That's 60 lines of code for a working agent. The LLM decided which tools to call, called them in parallel, and synthesized the results. No framework needed.

Try this simplified version that simulates the same pattern without needing an API key:

# Tool-calling agent simulation (runs in your browser)
import json

# Define tools
def get_weather(city):
    data = {"Nairobi": "Sunny, 24C", "London": "Cloudy, 12C", "Sydney": "Clear, 19C"}
    return data.get(city, f"No data for {city}")

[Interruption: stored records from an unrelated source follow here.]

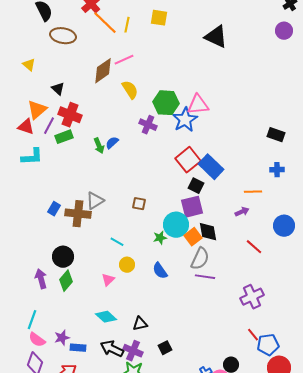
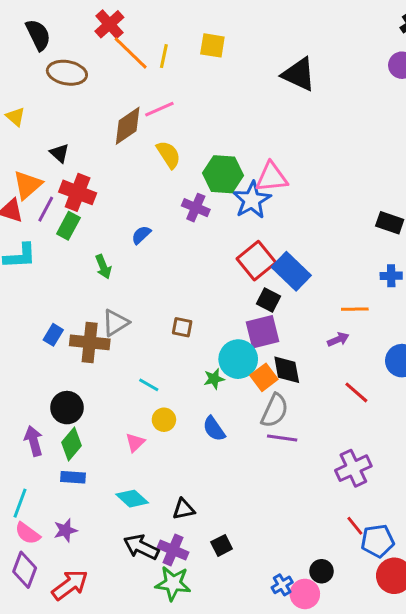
green rectangle: (64, 137) -> (68, 226), turned -42
green arrow: (99, 146) -> (103, 267), moved
blue rectangle: (78, 348) -> (73, 477), moved

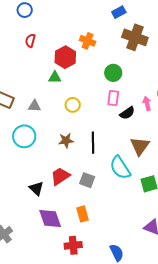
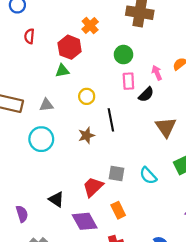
orange cross: (88, 41) -> (90, 26), turned 35
pink arrow: (147, 103) -> (157, 73), moved
black line: (93, 143) -> (111, 120), moved
cyan semicircle: (120, 168) -> (148, 176), moved, size x0.7
red trapezoid: (60, 176) -> (93, 187), moved
black triangle: (36, 188) -> (56, 199), moved

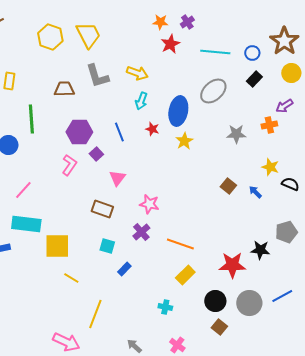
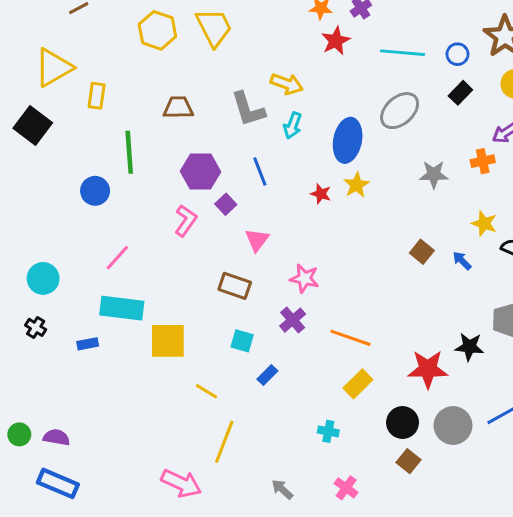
gray L-shape: (97, 76) -> (248, 109), moved
red star: (152, 129) -> (321, 194), moved
yellow line: (71, 278) -> (206, 391), moved

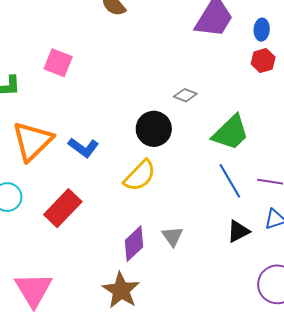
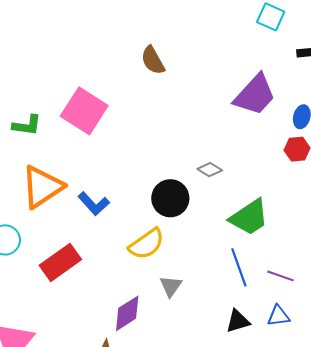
pink square: (58, 63) -> (84, 111), size x1.5
gray triangle: (172, 236) -> (171, 286), moved

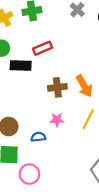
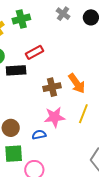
pink star: (57, 120) -> (55, 117), size x1.5

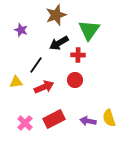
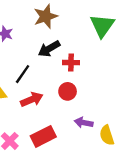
green triangle: (89, 30) -> (102, 26), moved
purple arrow: (88, 121) -> (84, 123), moved

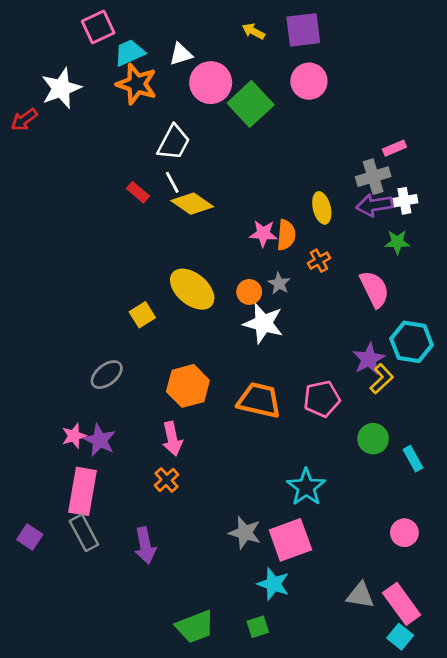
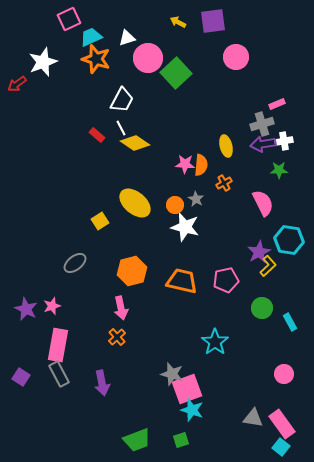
pink circle: (309, 81) -> (236, 57), moved
purple star: (100, 440) -> (26, 309), moved
pink square: (290, 540) -> (187, 389), moved

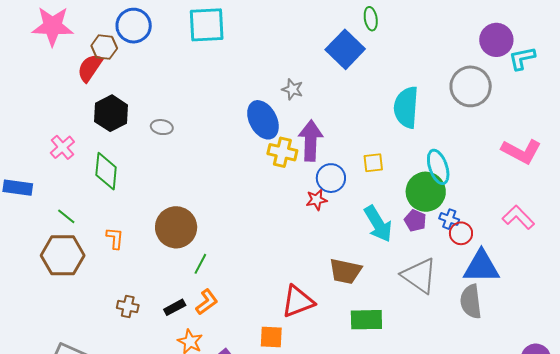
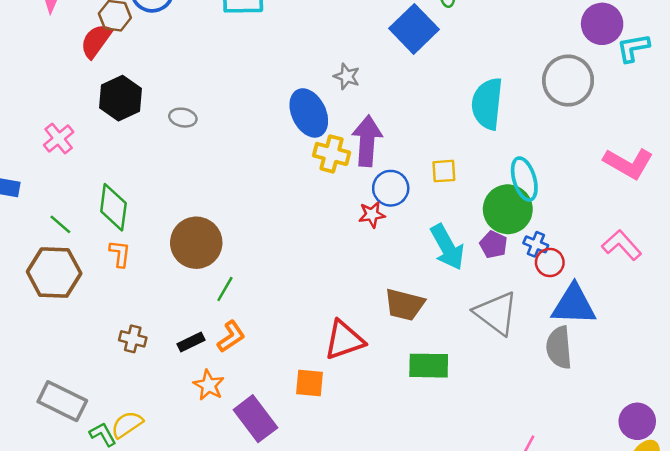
green diamond: (106, 171) -> (113, 207), moved

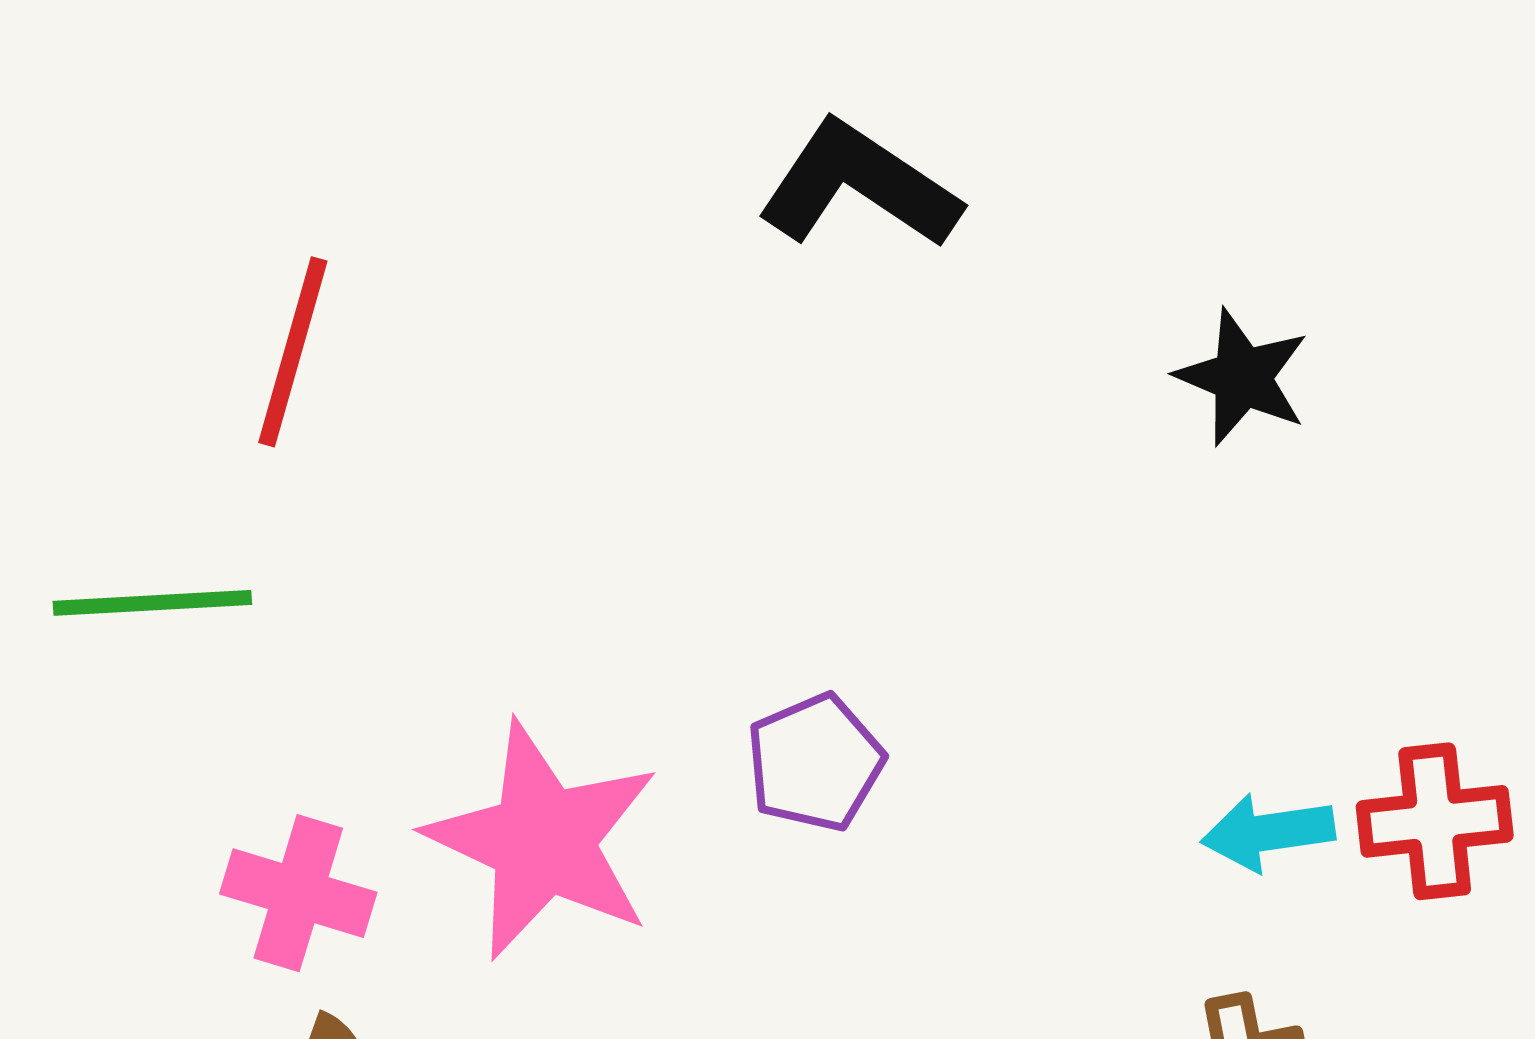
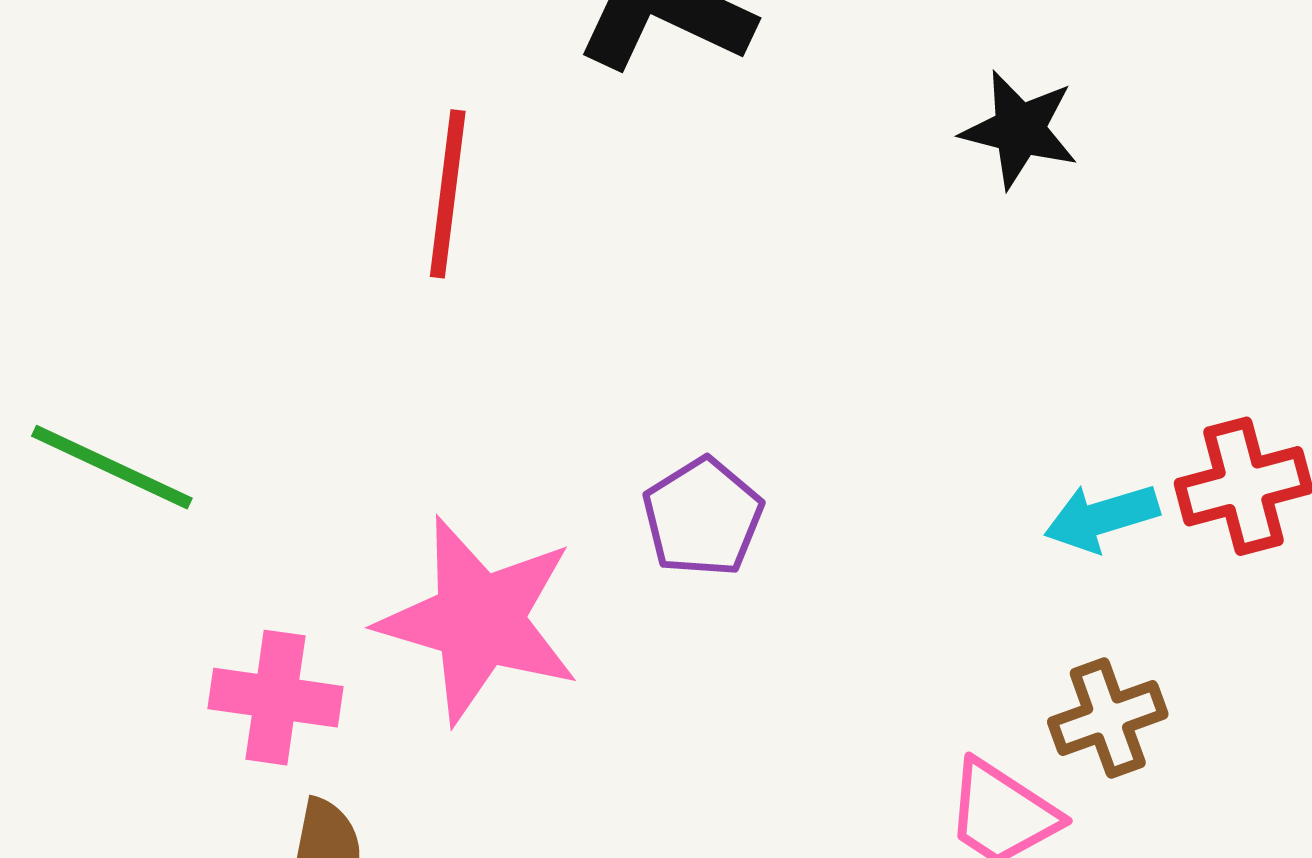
red line: (293, 352) -> (448, 194), moved
green line: (152, 603) -> (112, 467), turned 37

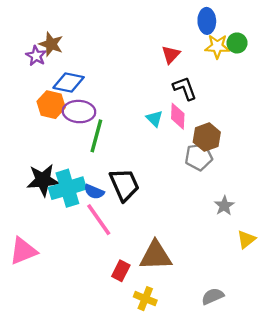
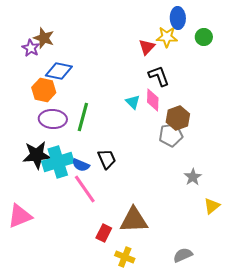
yellow star: (217, 46) -> (167, 37), moved
purple ellipse: (79, 112) -> (53, 119), moved
black trapezoid: (124, 185) -> (107, 159), size x0.7

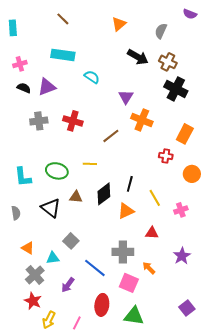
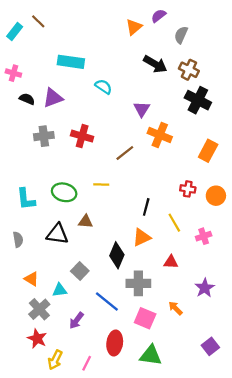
purple semicircle: (190, 14) -> (159, 16), moved, turned 120
brown line: (63, 19) -> (38, 21), moved
cyan rectangle: (13, 28) -> (15, 31), turned 42
pink cross: (20, 64) -> (13, 73), moved, turned 32
red cross: (166, 156) -> (188, 189), moved
black diamond: (104, 194) -> (117, 255), moved, turned -30
black triangle: (51, 208) -> (57, 234), turned -30
orange arrow: (149, 268) -> (175, 308), moved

def calculate(expression):
    return str(eval(expression))

tools = {"get_weather": get_weather, "calculate": calculate}

# Simulate an agent deciding to call tools
planned_calls = [
    {"name": "get_weather", "args": {"city": "Nairobi"}},
    {"name": "calculate", "args": {"expression": "2**10 + 42"}},
]

print("User: What's the weather in Nairobi, and what is 2^10 + 42?\n")

results = []
for call in planned_calls:
    fn = tools[call["name"]]
    result = fn(**call["args"])
    print(f"  [Tool] {call['name']}({call['args']})")
    print(f"  [Result] {result}\n")
    results.append(result)

print(f"Agent: The weather in Nairobi is {results[0]}.")
print(f"       And 2^10 + 42 = {results[1]}.")

Scaling Up with LangGraph

The bare-bones approach works for simple agents, but production systems need state management, persistence, error handling, and human-in-the-loop controls. That's where I reach for LangGraph.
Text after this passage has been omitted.